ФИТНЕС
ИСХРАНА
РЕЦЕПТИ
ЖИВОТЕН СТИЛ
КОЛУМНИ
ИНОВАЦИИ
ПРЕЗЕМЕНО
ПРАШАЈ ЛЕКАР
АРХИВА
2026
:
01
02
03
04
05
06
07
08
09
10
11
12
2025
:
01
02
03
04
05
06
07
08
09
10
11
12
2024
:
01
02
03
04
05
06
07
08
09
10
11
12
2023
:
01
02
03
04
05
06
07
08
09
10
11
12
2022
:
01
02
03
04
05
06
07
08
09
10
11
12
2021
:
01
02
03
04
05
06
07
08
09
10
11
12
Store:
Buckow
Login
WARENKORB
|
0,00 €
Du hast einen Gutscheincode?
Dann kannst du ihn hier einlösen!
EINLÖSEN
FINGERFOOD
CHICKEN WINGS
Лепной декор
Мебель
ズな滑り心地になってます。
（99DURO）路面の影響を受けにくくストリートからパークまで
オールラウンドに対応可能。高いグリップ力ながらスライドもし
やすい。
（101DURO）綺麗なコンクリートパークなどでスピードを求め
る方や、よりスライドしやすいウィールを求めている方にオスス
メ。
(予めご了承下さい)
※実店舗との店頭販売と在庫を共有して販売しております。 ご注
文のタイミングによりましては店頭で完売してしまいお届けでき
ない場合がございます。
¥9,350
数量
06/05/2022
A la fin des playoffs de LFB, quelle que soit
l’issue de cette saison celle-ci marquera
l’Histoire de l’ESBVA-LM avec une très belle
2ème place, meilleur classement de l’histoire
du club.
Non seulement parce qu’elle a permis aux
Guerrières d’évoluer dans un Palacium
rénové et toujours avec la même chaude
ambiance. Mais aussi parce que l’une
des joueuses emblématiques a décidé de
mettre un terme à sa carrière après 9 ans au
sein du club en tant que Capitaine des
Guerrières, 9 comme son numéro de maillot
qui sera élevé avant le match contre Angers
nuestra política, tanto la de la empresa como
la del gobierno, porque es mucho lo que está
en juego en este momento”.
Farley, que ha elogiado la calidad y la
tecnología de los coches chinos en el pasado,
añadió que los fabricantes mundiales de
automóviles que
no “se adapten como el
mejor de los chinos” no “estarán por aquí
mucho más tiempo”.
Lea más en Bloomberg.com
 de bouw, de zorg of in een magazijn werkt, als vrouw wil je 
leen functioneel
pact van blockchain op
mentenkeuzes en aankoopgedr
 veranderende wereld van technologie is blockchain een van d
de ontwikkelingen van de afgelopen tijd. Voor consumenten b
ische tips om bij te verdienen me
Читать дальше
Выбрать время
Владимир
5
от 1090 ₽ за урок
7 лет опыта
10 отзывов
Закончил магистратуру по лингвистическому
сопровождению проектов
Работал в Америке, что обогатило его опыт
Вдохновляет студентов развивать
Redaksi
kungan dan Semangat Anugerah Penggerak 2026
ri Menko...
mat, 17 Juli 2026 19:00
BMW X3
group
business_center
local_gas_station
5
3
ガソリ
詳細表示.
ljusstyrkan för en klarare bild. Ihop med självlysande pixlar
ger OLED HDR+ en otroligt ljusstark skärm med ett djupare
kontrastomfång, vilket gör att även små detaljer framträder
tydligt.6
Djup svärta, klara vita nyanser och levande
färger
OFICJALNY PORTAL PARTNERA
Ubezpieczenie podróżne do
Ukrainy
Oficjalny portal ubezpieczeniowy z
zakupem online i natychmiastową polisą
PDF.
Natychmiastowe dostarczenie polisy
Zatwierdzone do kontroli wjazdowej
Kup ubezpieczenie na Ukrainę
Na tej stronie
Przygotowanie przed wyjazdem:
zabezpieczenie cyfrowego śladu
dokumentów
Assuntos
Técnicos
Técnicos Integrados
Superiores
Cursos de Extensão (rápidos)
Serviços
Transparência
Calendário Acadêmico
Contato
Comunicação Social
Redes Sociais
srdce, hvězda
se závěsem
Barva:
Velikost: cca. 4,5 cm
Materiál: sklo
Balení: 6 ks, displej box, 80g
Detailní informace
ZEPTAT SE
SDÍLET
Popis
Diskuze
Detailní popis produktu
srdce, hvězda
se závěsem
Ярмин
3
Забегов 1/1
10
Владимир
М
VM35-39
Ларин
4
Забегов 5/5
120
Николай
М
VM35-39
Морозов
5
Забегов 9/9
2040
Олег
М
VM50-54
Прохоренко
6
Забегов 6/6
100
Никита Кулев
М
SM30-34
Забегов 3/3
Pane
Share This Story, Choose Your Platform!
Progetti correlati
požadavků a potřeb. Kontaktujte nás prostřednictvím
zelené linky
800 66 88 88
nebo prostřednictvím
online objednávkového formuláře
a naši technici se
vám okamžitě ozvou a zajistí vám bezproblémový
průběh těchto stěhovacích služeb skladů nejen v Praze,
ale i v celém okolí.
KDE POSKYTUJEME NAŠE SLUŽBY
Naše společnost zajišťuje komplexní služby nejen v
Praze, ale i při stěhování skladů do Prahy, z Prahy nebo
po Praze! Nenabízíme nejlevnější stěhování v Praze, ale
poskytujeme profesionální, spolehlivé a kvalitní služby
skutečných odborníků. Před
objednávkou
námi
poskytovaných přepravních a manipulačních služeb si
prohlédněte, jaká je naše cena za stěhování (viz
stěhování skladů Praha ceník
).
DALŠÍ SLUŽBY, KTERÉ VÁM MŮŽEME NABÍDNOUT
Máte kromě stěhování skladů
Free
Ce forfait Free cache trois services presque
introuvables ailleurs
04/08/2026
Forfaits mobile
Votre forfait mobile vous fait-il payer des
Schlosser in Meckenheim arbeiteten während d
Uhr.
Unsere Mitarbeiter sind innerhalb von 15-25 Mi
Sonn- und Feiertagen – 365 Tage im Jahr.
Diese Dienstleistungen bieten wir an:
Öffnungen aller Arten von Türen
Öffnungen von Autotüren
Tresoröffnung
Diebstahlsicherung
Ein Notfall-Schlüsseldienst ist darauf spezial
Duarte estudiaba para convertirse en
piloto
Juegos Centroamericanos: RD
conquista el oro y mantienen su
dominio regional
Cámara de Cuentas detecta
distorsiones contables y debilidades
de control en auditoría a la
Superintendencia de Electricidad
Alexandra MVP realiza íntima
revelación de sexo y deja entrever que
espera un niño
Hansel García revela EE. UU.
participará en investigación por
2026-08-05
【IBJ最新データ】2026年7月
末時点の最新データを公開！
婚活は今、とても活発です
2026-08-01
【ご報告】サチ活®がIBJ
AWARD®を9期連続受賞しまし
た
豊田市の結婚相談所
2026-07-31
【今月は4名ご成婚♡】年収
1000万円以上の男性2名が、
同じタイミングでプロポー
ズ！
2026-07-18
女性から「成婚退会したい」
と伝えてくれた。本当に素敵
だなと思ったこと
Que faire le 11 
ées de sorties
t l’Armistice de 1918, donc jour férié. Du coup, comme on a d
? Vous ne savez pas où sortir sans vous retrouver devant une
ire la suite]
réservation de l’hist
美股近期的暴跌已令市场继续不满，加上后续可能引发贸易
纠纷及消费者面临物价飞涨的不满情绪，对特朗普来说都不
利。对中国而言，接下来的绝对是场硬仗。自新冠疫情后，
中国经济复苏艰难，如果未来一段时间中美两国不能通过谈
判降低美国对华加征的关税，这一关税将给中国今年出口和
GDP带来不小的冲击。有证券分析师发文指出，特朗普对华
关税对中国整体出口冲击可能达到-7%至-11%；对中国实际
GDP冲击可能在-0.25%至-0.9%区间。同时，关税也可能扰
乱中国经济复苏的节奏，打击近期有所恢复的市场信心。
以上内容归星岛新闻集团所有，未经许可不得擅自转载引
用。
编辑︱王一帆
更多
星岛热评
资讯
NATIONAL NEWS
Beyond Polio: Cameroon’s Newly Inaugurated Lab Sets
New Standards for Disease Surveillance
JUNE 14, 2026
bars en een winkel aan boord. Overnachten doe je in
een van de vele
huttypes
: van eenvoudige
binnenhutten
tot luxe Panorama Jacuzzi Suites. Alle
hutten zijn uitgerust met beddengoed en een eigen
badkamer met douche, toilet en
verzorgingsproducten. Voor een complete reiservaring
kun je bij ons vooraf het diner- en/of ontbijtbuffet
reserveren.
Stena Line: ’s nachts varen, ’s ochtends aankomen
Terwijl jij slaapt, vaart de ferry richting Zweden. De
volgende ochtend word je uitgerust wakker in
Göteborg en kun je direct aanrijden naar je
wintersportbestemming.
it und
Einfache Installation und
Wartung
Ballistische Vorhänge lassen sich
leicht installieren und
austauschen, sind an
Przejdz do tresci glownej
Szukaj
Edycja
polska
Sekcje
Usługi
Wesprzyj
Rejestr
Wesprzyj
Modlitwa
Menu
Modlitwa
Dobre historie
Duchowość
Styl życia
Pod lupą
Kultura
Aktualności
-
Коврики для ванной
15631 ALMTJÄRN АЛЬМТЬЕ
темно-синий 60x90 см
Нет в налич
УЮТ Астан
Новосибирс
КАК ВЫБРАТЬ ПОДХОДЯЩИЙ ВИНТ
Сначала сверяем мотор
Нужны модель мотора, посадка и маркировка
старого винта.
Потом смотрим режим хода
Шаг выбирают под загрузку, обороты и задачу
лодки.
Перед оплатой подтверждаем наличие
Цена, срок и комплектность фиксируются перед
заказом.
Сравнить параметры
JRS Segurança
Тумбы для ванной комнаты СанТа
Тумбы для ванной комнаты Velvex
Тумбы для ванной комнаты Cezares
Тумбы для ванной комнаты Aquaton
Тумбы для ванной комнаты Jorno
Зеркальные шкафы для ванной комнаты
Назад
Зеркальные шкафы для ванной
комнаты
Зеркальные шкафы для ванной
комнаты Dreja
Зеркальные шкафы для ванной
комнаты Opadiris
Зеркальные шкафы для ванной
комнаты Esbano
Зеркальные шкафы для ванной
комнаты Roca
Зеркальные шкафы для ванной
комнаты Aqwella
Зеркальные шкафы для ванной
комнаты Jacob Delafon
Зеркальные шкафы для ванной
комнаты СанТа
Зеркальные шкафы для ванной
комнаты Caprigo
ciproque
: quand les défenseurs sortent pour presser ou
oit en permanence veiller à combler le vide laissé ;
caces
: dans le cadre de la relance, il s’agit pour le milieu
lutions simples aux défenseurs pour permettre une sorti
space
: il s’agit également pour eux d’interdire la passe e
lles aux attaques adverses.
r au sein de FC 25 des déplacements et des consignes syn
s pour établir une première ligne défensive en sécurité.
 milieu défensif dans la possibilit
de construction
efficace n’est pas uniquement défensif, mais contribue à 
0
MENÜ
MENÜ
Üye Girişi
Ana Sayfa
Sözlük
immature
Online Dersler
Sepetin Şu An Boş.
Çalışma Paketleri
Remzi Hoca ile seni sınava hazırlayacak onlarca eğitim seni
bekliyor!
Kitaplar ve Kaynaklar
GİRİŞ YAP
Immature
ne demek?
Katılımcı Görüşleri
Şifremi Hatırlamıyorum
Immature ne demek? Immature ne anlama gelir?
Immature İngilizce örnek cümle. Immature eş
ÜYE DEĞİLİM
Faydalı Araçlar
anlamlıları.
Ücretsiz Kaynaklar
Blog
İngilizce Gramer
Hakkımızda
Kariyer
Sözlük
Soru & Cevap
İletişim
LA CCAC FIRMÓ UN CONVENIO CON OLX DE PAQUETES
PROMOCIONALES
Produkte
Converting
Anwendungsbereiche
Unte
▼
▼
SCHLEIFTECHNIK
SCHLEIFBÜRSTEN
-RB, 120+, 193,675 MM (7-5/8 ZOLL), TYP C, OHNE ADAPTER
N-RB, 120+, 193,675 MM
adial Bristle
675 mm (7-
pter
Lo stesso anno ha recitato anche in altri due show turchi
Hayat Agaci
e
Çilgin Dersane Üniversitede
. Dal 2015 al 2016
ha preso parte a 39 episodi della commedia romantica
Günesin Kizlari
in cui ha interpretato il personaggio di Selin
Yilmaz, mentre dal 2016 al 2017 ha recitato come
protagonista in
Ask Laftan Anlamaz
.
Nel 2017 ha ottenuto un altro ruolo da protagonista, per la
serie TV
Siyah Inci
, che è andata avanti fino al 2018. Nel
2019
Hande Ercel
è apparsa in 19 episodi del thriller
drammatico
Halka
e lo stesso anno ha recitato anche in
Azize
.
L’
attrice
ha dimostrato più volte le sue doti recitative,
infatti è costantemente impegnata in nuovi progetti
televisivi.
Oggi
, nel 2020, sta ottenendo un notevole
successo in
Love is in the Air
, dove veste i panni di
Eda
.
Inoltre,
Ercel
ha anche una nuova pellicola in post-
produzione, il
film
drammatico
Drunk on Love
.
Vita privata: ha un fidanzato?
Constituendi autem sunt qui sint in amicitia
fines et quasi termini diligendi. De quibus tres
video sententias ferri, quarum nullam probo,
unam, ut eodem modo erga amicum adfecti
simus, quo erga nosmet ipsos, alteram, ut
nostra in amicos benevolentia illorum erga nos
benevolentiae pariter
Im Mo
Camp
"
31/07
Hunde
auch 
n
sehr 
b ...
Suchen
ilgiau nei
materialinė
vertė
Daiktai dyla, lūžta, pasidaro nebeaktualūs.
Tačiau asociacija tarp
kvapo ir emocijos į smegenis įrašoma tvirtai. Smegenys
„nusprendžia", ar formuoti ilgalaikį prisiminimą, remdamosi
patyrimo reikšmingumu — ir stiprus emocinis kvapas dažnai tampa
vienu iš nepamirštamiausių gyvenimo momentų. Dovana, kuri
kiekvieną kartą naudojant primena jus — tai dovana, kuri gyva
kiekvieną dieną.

* * *

#### WORK ITEM
Set down nothing but the lines from the one with "ÜYE DEĞİLİM" through the end of the records, keeping each line exactly as written and including both ends.

#### SOLUTION
ÜYE DEĞİLİM
Faydalı Araçlar
anlamlıları.
Ücretsiz Kaynaklar
Blog
İngilizce Gramer
Hakkımızda
Kariyer
Sözlük
Soru & Cevap
İletişim
LA CCAC FIRMÓ UN CONVENIO CON OLX DE PAQUETES
PROMOCIONALES
Produkte
Converting
Anwendungsbereiche
Unte
▼
▼
SCHLEIFTECHNIK
SCHLEIFBÜRSTEN
-RB, 120+, 193,675 MM (7-5/8 ZOLL), TYP C, OHNE ADAPTER
N-RB, 120+, 193,675 MM
adial Bristle
675 mm (7-
pter
Lo stesso anno ha recitato anche in altri due show turchi
Hayat Agaci
e
Çilgin Dersane Üniversitede
. Dal 2015 al 2016
ha preso parte a 39 episodi della commedia romantica
Günesin Kizlari
in cui ha interpretato il personaggio di Selin
Yilmaz, mentre dal 2016 al 2017 ha recitato come
protagonista in
Ask Laftan Anlamaz
.
Nel 2017 ha ottenuto un altro ruolo da protagonista, per la
serie TV
Siyah Inci
, che è andata avanti fino al 2018. Nel
2019
Hande Ercel
è apparsa in 19 episodi del thriller
drammatico
Halka
e lo stesso anno ha recitato anche in
Azize
.
L’
attrice
ha dimostrato più volte le sue doti recitative,
infatti è costantemente impegnata in nuovi progetti
televisivi.
Oggi
, nel 2020, sta ottenendo un notevole
successo in
Love is in the Air
, dove veste i panni di
Eda
.
Inoltre,
Ercel
ha anche una nuova pellicola in post-
produzione, il
film
drammatico
Drunk on Love
.
Vita privata: ha un fidanzato?
Constituendi autem sunt qui sint in amicitia
fines et quasi termini diligendi. De quibus tres
video sententias ferri, quarum nullam probo,
unam, ut eodem modo erga amicum adfecti
simus, quo erga nosmet ipsos, alteram, ut
nostra in amicos benevolentia illorum erga nos
benevolentiae pariter
Im Mo
Camp
"
31/07
Hunde
auch 
n
sehr 
b ...
Suchen
ilgiau nei
materialinė
vertė
Daiktai dyla, lūžta, pasidaro nebeaktualūs.
Tačiau asociacija tarp
kvapo ir emocijos į smegenis įrašoma tvirtai. Smegenys
„nusprendžia", ar formuoti ilgalaikį prisiminimą, remdamosi
patyrimo reikšmingumu — ir stiprus emocinis kvapas dažnai tampa
vienu iš nepamirštamiausių gyvenimo momentų. Dovana, kuri
kiekvieną kartą naudojant primena jus — tai dovana, kuri gyva
kiekvieną dieną.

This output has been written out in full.